The knockout stages of the World Cup get underway on Saturday with two crunch last-16 encounters.
Each morning during the tournament we will bring you an overview of what is coming up…
Who’s playing today?
France v Argentina (Last 16) – Kazan, 3pm
Uruguay v Portugal (Last 16) – Sochi, 7pm
What’s the deal?
Forget cagey tactics and talk of permutations, with the group stage over, the road to Moscow stretches clearer ahead and the competition gets serious.
Saturday could be the final time we see Lionel Messi on the World Cup stage, unless the maestro can mastermind a win for Argentina against France, one of the pre-tournament favourites. Les Bleus must improve on their group-stage performances to show they are ready to emulate the class of 1998.
The winners of that first game will face the victors of an evening encounter in Sochi. Portugal, led by Cristiano Ronaldo, will be seeking to prove their European Championships win of two years ago was a stepping stone to a global superiority but a Uruguay side yet to concede a goal and featuring Luis Suarez, Edinson Cavani and Diego Godin will provide a stern test of Portuguese credentials.
Ones to watch…
Paul Pogba: The Manchester United midfielder was given a rest in France’s forgettable and goalless final group game against Denmark but is set to return to the starting line-up and has taken aim at boo-boys. “I don’t know if the boos only came from the French fans,” he said. “People wanted more spectacle. But our objective was to finish top of the group. I don’t know what people expect. We need everyone with us. Our fans are the 12th man. We need fans, not spectators.” Eyes will be on Didier Deschamps’ formation; Pogba was more influential in the 4-4-2 deployed against Peru.
Lionel Messi: Messi has never scored in the knockout stage of a World Cup but after he and Marcos Rojo hauled Argentina back from the brink – and with a lucky red ribbon stuffed into his sock – the Barcelona forward will be hoping to break that duck. Messi is the last Argentina player to score against France – back in a 2009 friendly – but he has still looked a world-weary figure in a ragged side. Defensive frailties, fragile confidence and tensions between Jorge Sampaoli and his squad remain but so does Messi’s majesty – as that technically stunning solo goal against Nigeria proved.
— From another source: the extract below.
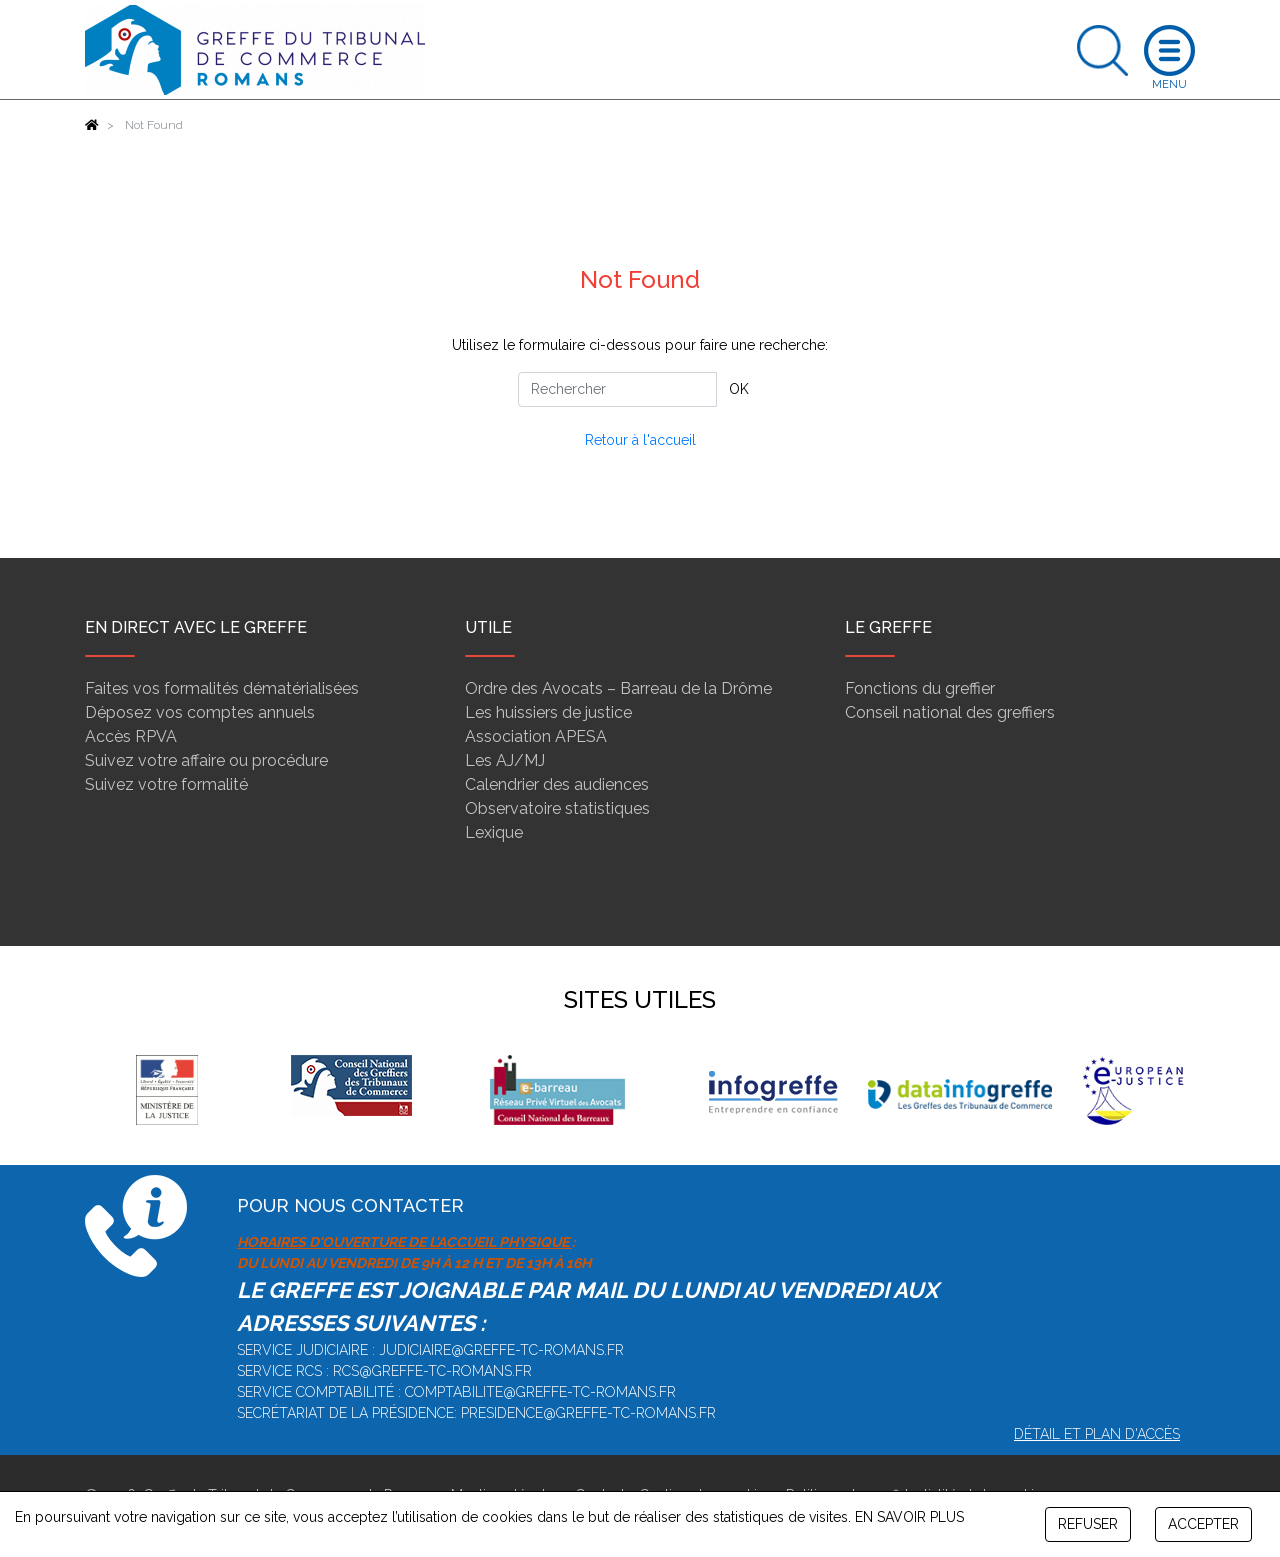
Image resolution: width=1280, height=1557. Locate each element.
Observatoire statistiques (557, 808)
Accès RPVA (131, 736)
Cristiano Ronaldo: Like his great La Liga rival, Ronaldo has also failed to find the net in a World Cup knockout stage but the familiar man for the big stage will be gunning for fire Portugal to the last eight – and boost his Golden Boot chances in the process. He remains one goal behind England’s Harry Kane but is never shy of trying his luck, with 15 efforts at goal just one behind tournament leader Neymar’s 16. Uruguay will be wary of set-piece threat, too – Ronaldo has drawn 13 fouls so far.
Also look out for…
Messi and Ronaldo have both picked up cautions during the group stage; another before the semi-final stage and they could miss a crucial knockout tie.
Bookings are scrubbed from players’ records after the quarter-finals, though, meaning no one will go into the semi-final fearing a yellow could end their hopes of appearing in a World Cup showpiece.
England prepare, Delph absent
After a rest day on Friday, England will return to training in Repino ahead of Tuesday’s last-16 tie with Colombia. Fabian Delph has left the camp temporarily, though, with his wife due to give birth to their third child.
Facing the media
Spain, Russia, Croatia and Denmark will hold news conferences ahead of their last-16 games on Sunday. Manchester United goalkeeper David de Gea’s form could be on the agenda again after stinging criticism back home. Midfielder Thiago Alcantara has already defended De Gea, insisting he is working “like an animal”.
Stat of the day
Since the introduction of the round of 16 in 1986, France have always made it past that stage whenever they have reached it (1986, 1998, 2006, 2014).
On this day
Football came home for Euro ’96 but the trophy went to England’s old rivals Germany, who beat the Czech Republic with a golden goal in the Wembley final. It was the first major tournament to be decided that way and was the first major competition won by the unified Germany team.